Czech Republic: What to watch out for in real estate transfers
It may appear at first glance that the rules on the change of the debtor have no bearing on real property transfers, but nothing could be further from the truth. As a part of those rules, the New Civil Code contains two provisions which may have impact also on real property transfers. The potential consequences of these “obscure” provisions are extremely dangerous and must be paid special attention by those who engage in real property transactions.
The first of these provisions is Sec. 1888 (2) of the New Civil Code, governing the assumption of debt, which stipulates the following refutable assumption: if, within the context of a transfer of the ownership title to a thing that is entered in a public record of some kind, a registered pledge title passes unto the transferee (and this is always the case in real property transfers), then so does the debt that is secured by the said pledge title. In such a case, the transferee acquires not only the real property encumbered by the pledge title, but also the transferor’s debt. This particular provision in the New Civil Code is optional; i.e., the parties may deviate from it by way of a contractual understanding. Given the legal consequences associated with this provision, it is advisable to make use of the option and rule out the application of this provision in the agreement on the transfer of real property.

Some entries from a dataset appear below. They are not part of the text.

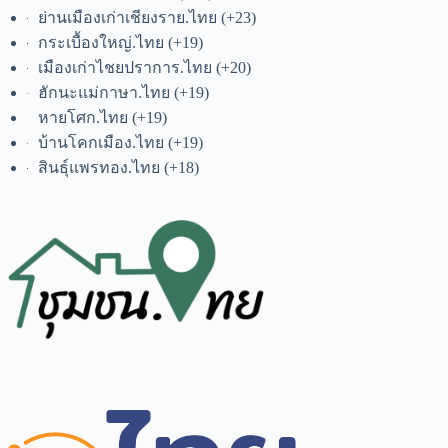
ย่านเมืองเก่าเชียงราย.ไทย
+23
กระเบื้องใหญ่.ไทย
+19
เมืองเก่าไชยปราการ.ไทย
+20
ฮักนะแม่กาษา.ไทย
+19
หายโศก.ไทย
+19
บ้านโคกเมือง.ไทย
+19
สินธุ์แพรทอง.ไทย
+18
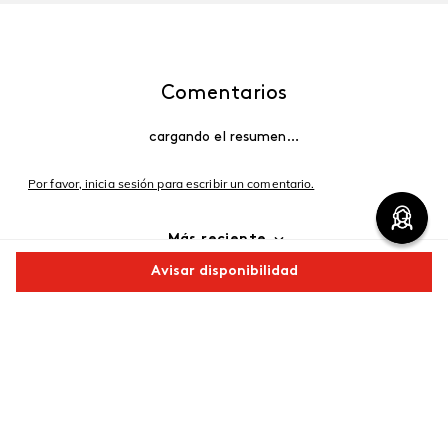
Comentarios
cargando el resumen…
Por favor, inicia sesión para escribir un comentario.
Más reciente
Avisar disponibilidad
Cargando comentarios…
Comparte este producto
Copiar link
Whatsapp
Facebook
Más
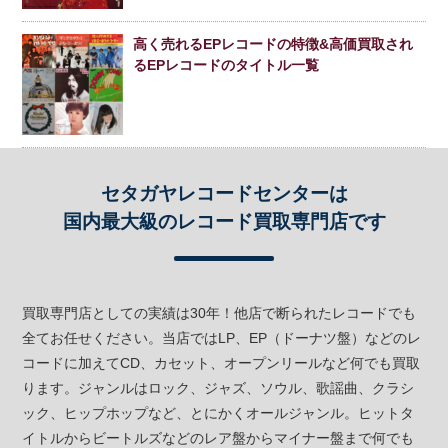
高く売れるEPレコードの特徴&高価買取され
るEPレコードのタイトル一覧
セタガヤレコードセンターは
国内最大級のレコード買取専門店です
買取専門店としての実績は30年！他店で断られたレコードでも
全てお任せください。当店ではLP、EP（ドーナツ盤）などのレ
コードに加えてCD、カセット、オープンリールなど何でも買取
ります。ジャンルはロック、ジャズ、ソウル、歌謡曲、クラシ
ック、ヒップホップなど、とにかくオールジャンル。ヒットタ
イトルからビートルズなどのレア盤からマイナー盤まで何でも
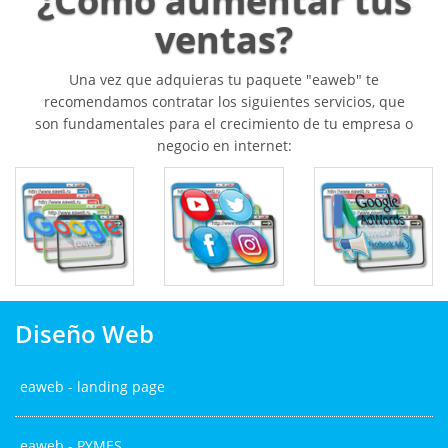
¿Cómo aumentar tus
ventas?
Una vez que adquieras tu paquete "eaweb" te
recomendamos contratar los siguientes servicios, que
son fundamentales para el crecimiento de tu empresa o
negocio en internet:
Diseño Web
eaweb - landing page
eaweb - PYMES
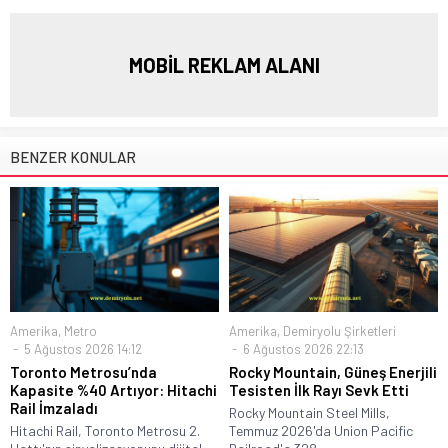
MOBİL REKLAM ALANI
BENZER KONULAR
Amerika
,
Metro
Amerika
,
Demiryolu Şirketleri
5 Ağustos 2026 14:12
6 Ağustos 2026 22:13
Toronto Metrosu’nda
Rocky Mountain, Güneş Enerjili
Kapasite %40 Artıyor: Hitachi
Tesisten İlk Rayı Sevk Etti
Rail İmzaladı
Rocky Mountain Steel Mills,
Hitachi Rail, Toronto Metrosu 2.
Temmuz 2026'da Union Pacific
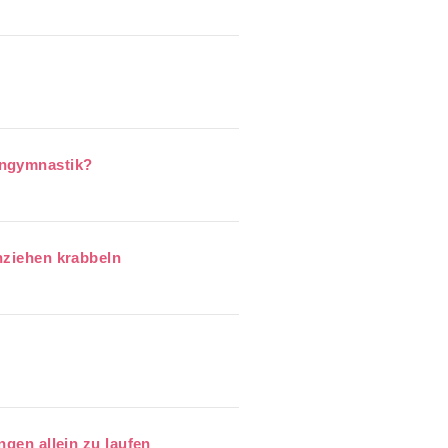
engymnastik?
chziehen krabbeln
ngen allein zu laufen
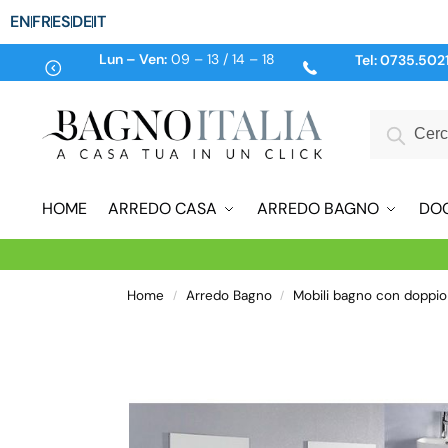
EN
FR
ES
DE
IT
Lun – Ven:
09 – 13 / 14 – 18
Tel:
0735.502
HOME
ARREDO CASA
ARREDO BAGNO
DO
Home
Arredo Bagno
Mobili bagno con doppio
/
/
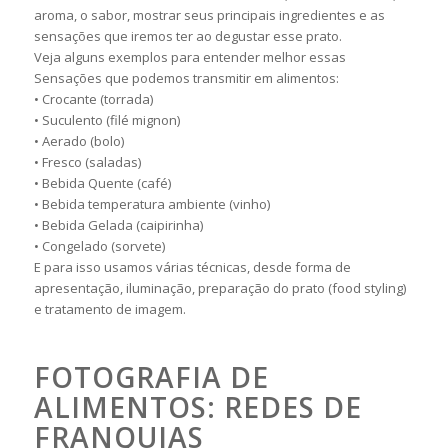
aroma, o sabor, mostrar seus principais ingredientes e as
sensações que iremos ter ao degustar esse prato.
Veja alguns exemplos para entender melhor essas
Sensações que podemos transmitir em alimentos:
• Crocante (torrada)
• Suculento (filé mignon)
• Aerado (bolo)
• Fresco (saladas)
• Bebida Quente (café)
• Bebida temperatura ambiente (vinho)
• Bebida Gelada (caipirinha)
• Congelado (sorvete)
E para isso usamos várias técnicas, desde forma de
apresentação, iluminação, preparação do prato (food styling)
e tratamento de imagem.
FOTOGRAFIA DE
ALIMENTOS: REDES DE
FRANQUIAS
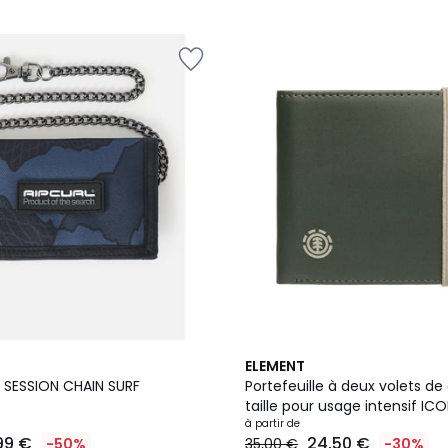
3
ELEMENT
Couleurs
e SESSION CHAIN SURF
Portefeuille à deux volets de
taille pour usage intensif IC
à partir de
99 €
24,50 €
-50%
35,00 €
-30%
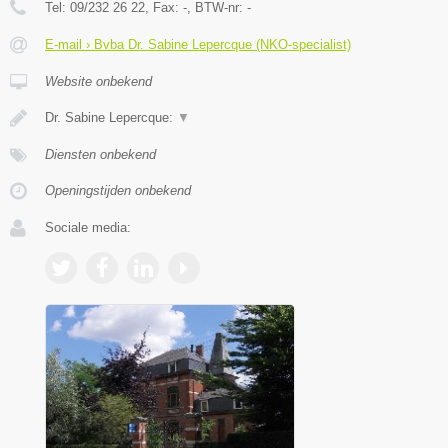
Tel:
09/232 26 22
, Fax:
-
, BTW-nr:
-
E-mail › Bvba Dr. Sabine Lepercque (NKO-specialist)
Website onbekend
Dr. Sabine Lepercque:
▼
Diensten onbekend
Openingstijden onbekend
Sociale media:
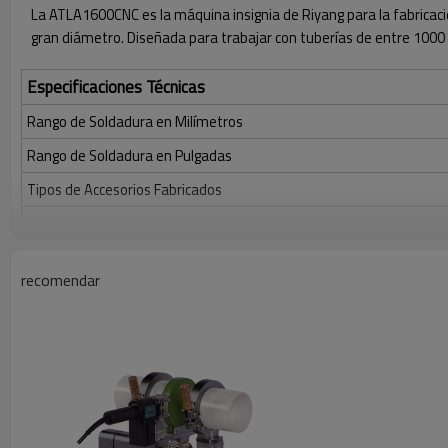
La ATLA1600CNC es la máquina insignia de Riyang para la fabricació
gran diámetro. Diseñada para trabajar con tuberías de entre 1000
Especificaciones Técnicas
Rango de Soldadura en Milímetros
Rango de Soldadura en Pulgadas
Tipos de Accesorios Fabricados
Materiales Aplicables
Sistema de Control
recomendar
Fuente de Alimentación
Consumo Eléctrico Total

The second provision which deserves special mentioning is Sec. 1893 of the New Civil Code, on the assumption of assets. The rules on the assumption of assets presume that if the buyer takes over all assets of the seller or a prorated portion thereof, then the buyer becomes a joint and several debtor alongside the seller with respect to the debt related to the thus assumed assets, on the condition that the buyer knew (or had to know) of the seller’s debt at the time at which they entered into the contract. Given that this provision is meant to give comfort to the seller’s creditors, it cannot be effectively ruled out vis-a-vis the seller’s creditors. The above-cited provision raises a number of questions. In particular, it is unclear (and will remain unclear until we have settled case law to guide us) how to interpret the “prorated portion of the seller’s assets”. Real property, in particular, could well qualify as a prorated portion of the seller’s assets within the meaning of the cited provision, which is why one should take proper precautions in real estate transfers to verify whether the seller has debts in connection with the transferred property.